JinCheng666 commented 1 month ago

更新xinference到0.12.3,仍然出现这个问题

romejiang commented 1 month ago

更新xinference到0.12.3,仍然出现这个问题 将这两个参数改成false config.json

"toolChoice": false,
"functionCall": false,
hellolixy commented 1 month ago

解决了吗?我在xinference上部署了qw2-7b模型, 也是报这个错,但是dify上使用是正常的: message: '400 status code (no body)', stack: 'Error: 400 status code (no body)\n' + ' at APIError.generate (webpack-internal:///(api)/../../node_modules/.pnpm/openai@4.28.0_encoding@0.1.13/node_modul ror.mjs:57:20)\n' + ' at OpenAI.makeStatusError (webpack-internal:///(api)/../../node_modules/.pnpm/openai@4.28.0encoding@0.1.13/node ai/core.mjs:292:65)\n' + ' at OpenAI.makeRequest (webpack-internal:///(api)/../../node_modules/.pnpm/openai@4.28.0_encoding@0.1.13/node_modu ore.mjs:335:30)\n' + ' at process.processTicksAndRejections (node:internal/process/task_queues:95:5)\n' + ' at async runToolWithToolChoice (webpack-internal:///(api)/../../packages/service/core/workflow/dispatch/agent/run ice.ts:95:24)\n' +

mojin504 commented 6 days ago

好多人遇到了这个问题,最近排查了一下。 400是参数格式不正确导致,工具调用在编排页面使用单步调试是没问题的,因为单步调试的stream参数为false,xinference或者openai api不会报错,如果直接对话或者整个应用调试,这时的stream参数为true,在传递了tools的情况下,接口会报400错误,这是因为模型选择tool的请求时,是不支持stream为true的。 @c121914yu 最新的fastgpt也有这个问题,麻烦确认下。
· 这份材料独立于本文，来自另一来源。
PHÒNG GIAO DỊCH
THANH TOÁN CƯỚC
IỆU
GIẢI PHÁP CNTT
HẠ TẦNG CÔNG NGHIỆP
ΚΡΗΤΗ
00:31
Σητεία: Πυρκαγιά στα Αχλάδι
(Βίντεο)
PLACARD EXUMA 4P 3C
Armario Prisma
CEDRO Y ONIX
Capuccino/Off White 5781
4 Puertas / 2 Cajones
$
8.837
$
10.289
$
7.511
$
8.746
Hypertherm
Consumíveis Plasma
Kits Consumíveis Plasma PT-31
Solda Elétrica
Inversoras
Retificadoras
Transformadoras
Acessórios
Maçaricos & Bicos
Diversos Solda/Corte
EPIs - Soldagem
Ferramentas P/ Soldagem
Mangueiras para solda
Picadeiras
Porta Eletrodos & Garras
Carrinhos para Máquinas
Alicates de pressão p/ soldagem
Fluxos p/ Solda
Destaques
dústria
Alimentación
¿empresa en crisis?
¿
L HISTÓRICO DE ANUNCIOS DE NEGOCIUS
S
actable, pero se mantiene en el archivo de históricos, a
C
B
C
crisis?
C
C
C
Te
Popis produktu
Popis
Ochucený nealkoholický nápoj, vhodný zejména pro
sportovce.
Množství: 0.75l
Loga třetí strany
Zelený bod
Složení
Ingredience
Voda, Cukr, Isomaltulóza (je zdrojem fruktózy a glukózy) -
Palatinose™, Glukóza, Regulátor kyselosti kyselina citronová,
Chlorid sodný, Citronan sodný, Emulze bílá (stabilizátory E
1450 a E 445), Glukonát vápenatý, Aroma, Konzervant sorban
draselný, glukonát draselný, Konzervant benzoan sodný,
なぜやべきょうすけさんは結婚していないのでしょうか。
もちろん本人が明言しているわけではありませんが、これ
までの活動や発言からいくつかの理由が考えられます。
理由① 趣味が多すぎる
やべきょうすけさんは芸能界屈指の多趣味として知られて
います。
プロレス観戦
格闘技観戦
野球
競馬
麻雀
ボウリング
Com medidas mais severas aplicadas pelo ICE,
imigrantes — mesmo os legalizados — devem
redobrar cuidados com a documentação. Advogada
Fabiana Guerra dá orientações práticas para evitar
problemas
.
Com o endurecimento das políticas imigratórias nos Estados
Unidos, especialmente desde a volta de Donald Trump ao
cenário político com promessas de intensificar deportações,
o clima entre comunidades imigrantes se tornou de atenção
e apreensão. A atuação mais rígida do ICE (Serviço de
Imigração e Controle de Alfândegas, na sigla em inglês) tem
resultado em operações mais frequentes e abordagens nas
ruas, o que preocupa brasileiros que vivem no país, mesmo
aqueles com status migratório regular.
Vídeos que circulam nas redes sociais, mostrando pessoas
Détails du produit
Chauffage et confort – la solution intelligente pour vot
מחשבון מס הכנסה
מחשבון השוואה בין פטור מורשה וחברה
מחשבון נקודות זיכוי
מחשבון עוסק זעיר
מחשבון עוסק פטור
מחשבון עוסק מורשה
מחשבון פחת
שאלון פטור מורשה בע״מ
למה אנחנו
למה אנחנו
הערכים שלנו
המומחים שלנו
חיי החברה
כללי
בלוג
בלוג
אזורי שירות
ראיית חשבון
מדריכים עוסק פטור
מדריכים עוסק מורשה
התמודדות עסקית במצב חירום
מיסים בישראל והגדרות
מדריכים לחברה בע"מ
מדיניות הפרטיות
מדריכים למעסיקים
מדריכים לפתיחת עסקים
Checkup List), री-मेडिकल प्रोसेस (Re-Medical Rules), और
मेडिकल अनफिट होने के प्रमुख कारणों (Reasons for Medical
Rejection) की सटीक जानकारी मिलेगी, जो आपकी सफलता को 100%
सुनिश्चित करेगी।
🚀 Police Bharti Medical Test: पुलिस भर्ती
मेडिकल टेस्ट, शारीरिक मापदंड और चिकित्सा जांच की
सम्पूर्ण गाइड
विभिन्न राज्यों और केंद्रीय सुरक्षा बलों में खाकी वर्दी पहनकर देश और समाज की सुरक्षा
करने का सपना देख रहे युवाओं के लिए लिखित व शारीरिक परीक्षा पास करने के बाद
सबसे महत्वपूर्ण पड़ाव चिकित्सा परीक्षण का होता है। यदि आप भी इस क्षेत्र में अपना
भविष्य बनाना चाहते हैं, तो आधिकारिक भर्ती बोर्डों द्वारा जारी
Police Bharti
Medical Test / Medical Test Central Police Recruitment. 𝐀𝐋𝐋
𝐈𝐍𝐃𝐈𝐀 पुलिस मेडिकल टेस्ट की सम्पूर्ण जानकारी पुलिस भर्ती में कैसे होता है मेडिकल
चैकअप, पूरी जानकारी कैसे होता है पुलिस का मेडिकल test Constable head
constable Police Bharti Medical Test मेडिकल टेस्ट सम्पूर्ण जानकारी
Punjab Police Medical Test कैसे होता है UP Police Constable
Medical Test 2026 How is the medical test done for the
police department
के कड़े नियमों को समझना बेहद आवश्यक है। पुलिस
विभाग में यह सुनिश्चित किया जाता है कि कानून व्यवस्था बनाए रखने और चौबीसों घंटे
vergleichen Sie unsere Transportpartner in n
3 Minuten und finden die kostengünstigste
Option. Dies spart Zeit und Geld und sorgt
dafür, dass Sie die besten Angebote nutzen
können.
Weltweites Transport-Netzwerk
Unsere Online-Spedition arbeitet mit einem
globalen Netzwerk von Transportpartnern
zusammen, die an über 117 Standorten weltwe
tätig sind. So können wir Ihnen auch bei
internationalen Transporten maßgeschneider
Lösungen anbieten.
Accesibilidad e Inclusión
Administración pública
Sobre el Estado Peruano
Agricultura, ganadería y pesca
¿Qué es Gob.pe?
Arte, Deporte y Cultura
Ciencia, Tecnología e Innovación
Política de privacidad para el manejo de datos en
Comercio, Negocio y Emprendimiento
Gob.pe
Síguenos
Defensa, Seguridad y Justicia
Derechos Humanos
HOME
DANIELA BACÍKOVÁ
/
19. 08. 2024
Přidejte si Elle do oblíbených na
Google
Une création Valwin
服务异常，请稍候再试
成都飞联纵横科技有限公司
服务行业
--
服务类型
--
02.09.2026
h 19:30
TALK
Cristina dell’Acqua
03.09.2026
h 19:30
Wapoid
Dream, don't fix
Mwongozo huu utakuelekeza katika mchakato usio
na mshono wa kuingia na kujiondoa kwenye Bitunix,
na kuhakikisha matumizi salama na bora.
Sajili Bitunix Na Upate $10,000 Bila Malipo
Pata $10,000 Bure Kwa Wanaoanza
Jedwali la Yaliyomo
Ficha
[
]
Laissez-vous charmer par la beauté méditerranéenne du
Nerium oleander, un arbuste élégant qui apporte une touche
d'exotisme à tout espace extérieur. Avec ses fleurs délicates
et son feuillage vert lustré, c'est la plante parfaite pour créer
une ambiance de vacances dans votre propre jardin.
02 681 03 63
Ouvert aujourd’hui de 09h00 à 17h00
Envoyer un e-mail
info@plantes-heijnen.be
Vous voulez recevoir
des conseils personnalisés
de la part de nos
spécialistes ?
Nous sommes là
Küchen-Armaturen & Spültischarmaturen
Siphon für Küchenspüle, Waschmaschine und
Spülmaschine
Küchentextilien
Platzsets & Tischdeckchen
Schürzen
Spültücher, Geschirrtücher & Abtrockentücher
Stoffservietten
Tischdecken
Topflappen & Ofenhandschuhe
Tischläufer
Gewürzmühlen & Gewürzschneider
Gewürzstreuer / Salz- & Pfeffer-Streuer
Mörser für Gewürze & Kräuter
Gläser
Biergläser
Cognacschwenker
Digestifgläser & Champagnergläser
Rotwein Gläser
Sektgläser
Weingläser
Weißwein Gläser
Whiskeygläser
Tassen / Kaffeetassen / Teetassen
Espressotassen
在请求对话时,如果传递tools参数,则stream强制给false,后续将工具调用结果给大模型时,stream给true,是不是就可以了。

c121914yu commented 5 days ago

好多人遇到了这个问题,最近排查了一下。 400是参数格式不正确导致,工具调用在编排页面使用单步调试是没问题的,因为单步调试的stream参数为false,xinference或者openai api不会报错,如果直接对话或者整个应用调试,这时的stream参数为true,在传递了tools的情况下,接口会报400错误,这是因为模型选择tool的请求时,是不支持stream为true的。 @c121914yu 最新的fastgpt也有这个问题,麻烦确认下。在请求对话时,如果传递tools参数,则stream强制给false,后续将工具调用结果给大模型时,stream给true,是不是就可以了。

既然 GPT 可以设置为 true~ 为啥不是设置为 true 呢~ 这种应该改掉中间层,让他兼容 true 模式,即使是一次性返回。 xf 之前我看已经是支持 true 了。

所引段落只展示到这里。